Project Zero: Maiden of Black Water – La recensione!

Quando si unisce il folklore giapponese al Survival Horror e gli Spiriti, è praticamente impossibile che non ci balzi alla mente Project Zero. La longeva serie di Koei Tecmo, conosciuta anche come Zero in Giappone o Fatal Frame in Nord America, dimostrò nel fiore dei suoi anni di essere in grado di rivaleggiare a testa alta con titoli che hanno praticamente definito l’horror videoludico. Pur arrivando in un secondo momento rispetto ai brand più famosi come Resident Evil e Silent Hill, infatti, Project Zero e le sue peculiarità erano ben presto sulla bocca di tutti i fan del genere. Dopo essere stato dormiente per quasi 7 anni, ecco che, inaspettatamente, Project Zero: Maiden of Black Water è pronto a tornare, ricordandoci che per quanto banale, una buona storia di fantasmi non smetterà mai di spaventare.

Tanto tempo fa…

Project Zero: Maiden of Black Water prende vita per la prima volta nel 2014 su Wii U e, pur non essendo numerato, è considerato il quinto episodio della serie. Il progetto prese inizialmente vita in collaborazione con Nintendo per sfruttare le potenzialità della piattaforma su cui venne rilasciato. Difatti, una delle particolarità di Project Zero è indubbiamente la Camera Obscura, una fotocamera in grado di esorcizzare gli spiriti, nonché l’arma dei principali protagonisti che hanno contraddistinto la serie; La Wii U poteva essere utilizzata come mirino della macchina fotografica, creando un’esperienza decisamente unica.
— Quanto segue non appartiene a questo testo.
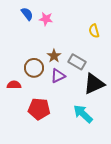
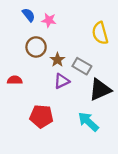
yellow semicircle: (94, 31) -> (100, 33), size x1.5
brown circle: (34, 68) -> (36, 47), moved
red semicircle: (14, 85) -> (15, 80), moved

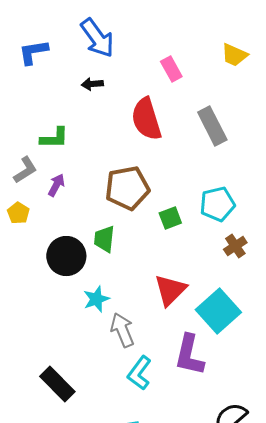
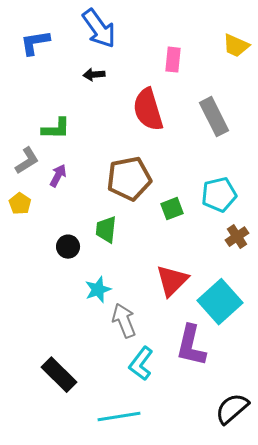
pink rectangle: (171, 69) -> (173, 60), turned 35
black circle: (66, 256) -> (68, 247), size x0.6

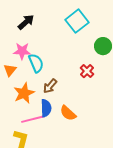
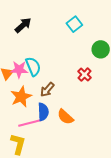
cyan square: (77, 21) -> (74, 24), size x0.7
pink star: (22, 51) -> (19, 70), moved

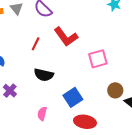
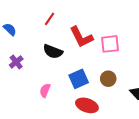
red L-shape: (66, 37) -> (81, 37), moved
brown circle: (115, 90) -> (108, 79), moved

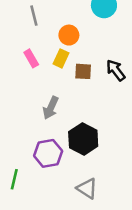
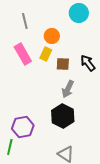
pink rectangle: (31, 58) -> (23, 54), size x1.5
gray arrow: (51, 108) -> (68, 89), moved
purple hexagon: (48, 153) -> (23, 127), moved

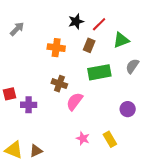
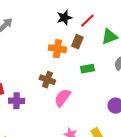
orange cross: (56, 48) -> (57, 49), moved
green rectangle: (99, 72) -> (87, 69), size x0.6

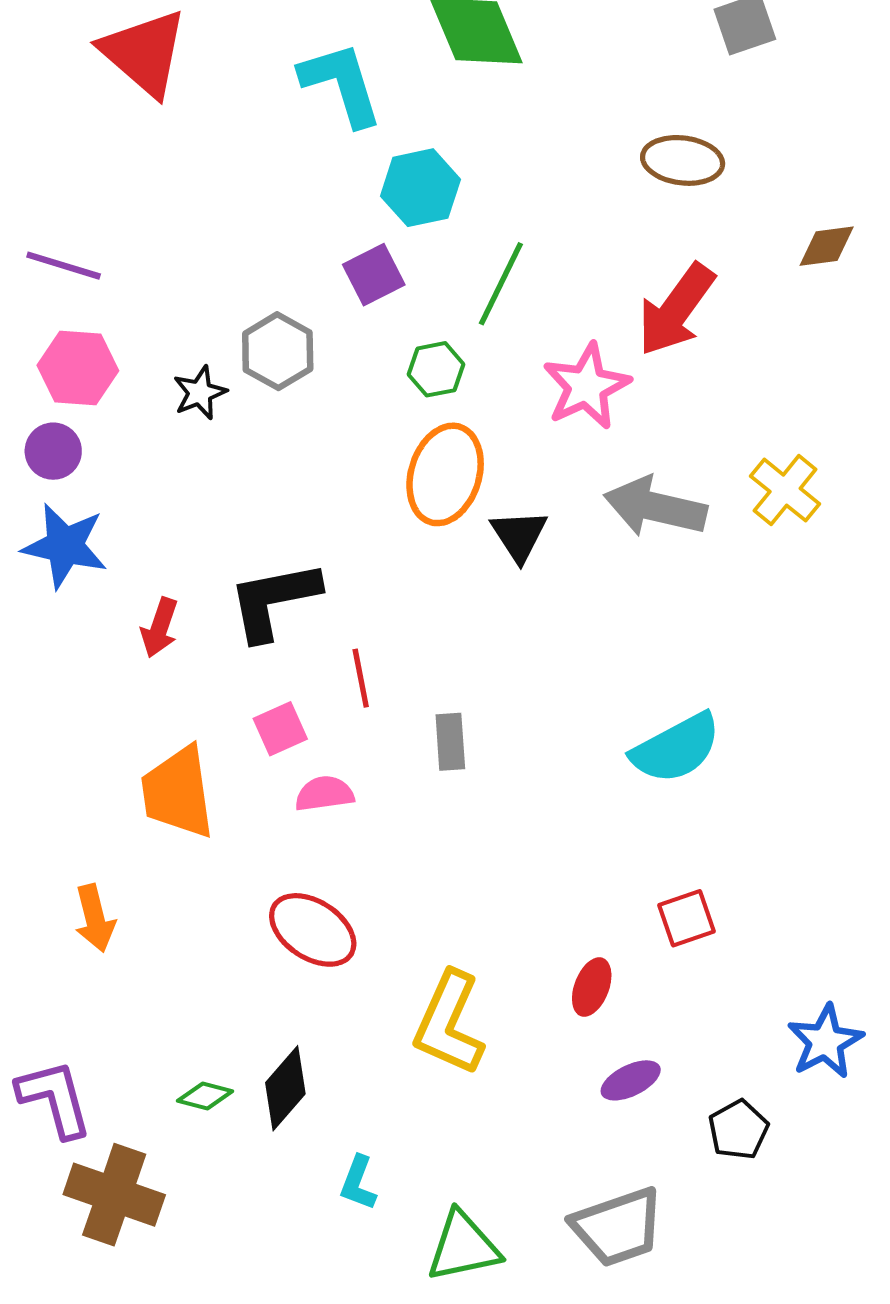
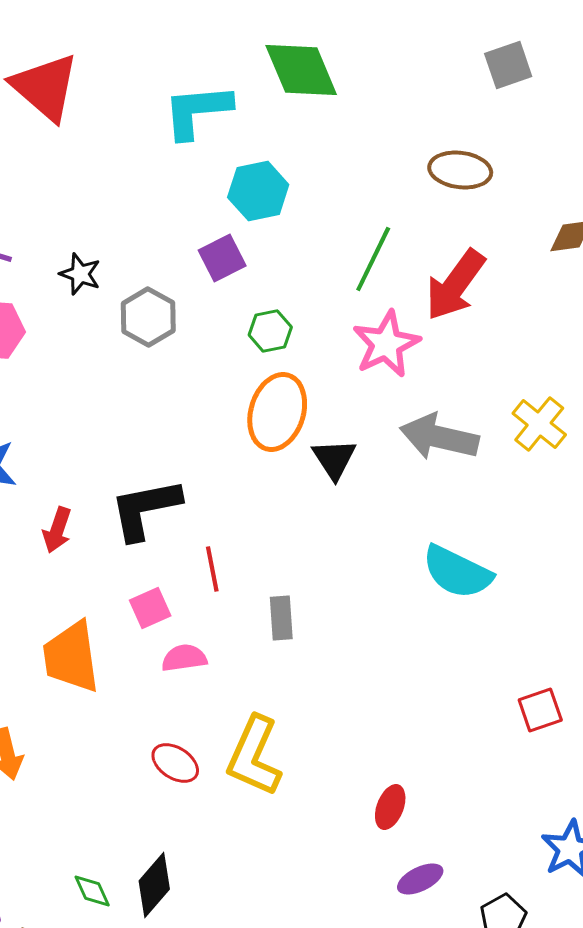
cyan L-shape: (341, 84) -> (197, 111), turned -78
green line: (501, 284) -> (373, 259), moved
black star: (200, 393) -> (80, 274), moved, turned -30
cyan semicircle: (676, 748) -> (457, 572), moved, turned 54
red square: (686, 918) -> (540, 710), moved
red ellipse: (313, 930) -> (175, 763), size x0.7
yellow L-shape: (449, 1023) -> (254, 756), moved
green diamond: (205, 1096) -> (92, 891), turned 51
Se da un lato è un peccato che questa funzione non sia stata riadattata, magari attraverso il VR, dall’altro si può notare che, pur mancando del sottotitolo di Remastered, Project Zero: Maiden of Black Water ha ricevuto un trattamento che lo migliora sia dal punto di vista estetico che di stabilità per tutte le piattaforme su cui viene rilasciato, in una riedizione completa di tutti i DLC, arricchita anche da costumi totalmente nuovi che vanno a rimpiazzarne altri esclusivi per la piattaforma per cui è stato inizialmente sviluppato.

Project Zero: Maiden of Black Water Recensione

Tre protagonisti, un solo destino

Project Zero: Maiden of Black Water si divide in capitoli, ognuno dei quali ci mette nei panni di uno dei tre protagonisti della storia: Yūri Kozukata, Ren Hōjō e Miu Hisanaki. Ben presto, infatti, si intuisce che le vicende e le motivazioni personali di ogni personaggio sono come pezzi di puzzle che si intrecciano e ruotano attorno al monte Hikami; su quel luogo aleggia una terribile leggenda, che narra della sua capacità di attirare le persone e di spingerle poi a gesti estremi, finendo così per diventare pullulante di anime in pena che non riescono a passare oltre. Nonostante un inizio piuttosto frenetico e volutamente confusionario, la narrazione, in realtà, si svolge in maniera molto lenta, quasi andando a complementare quello che è il ritmo dell’intero gioco, che cerca di consumarsi in quello che può essere definito come uno slow burn.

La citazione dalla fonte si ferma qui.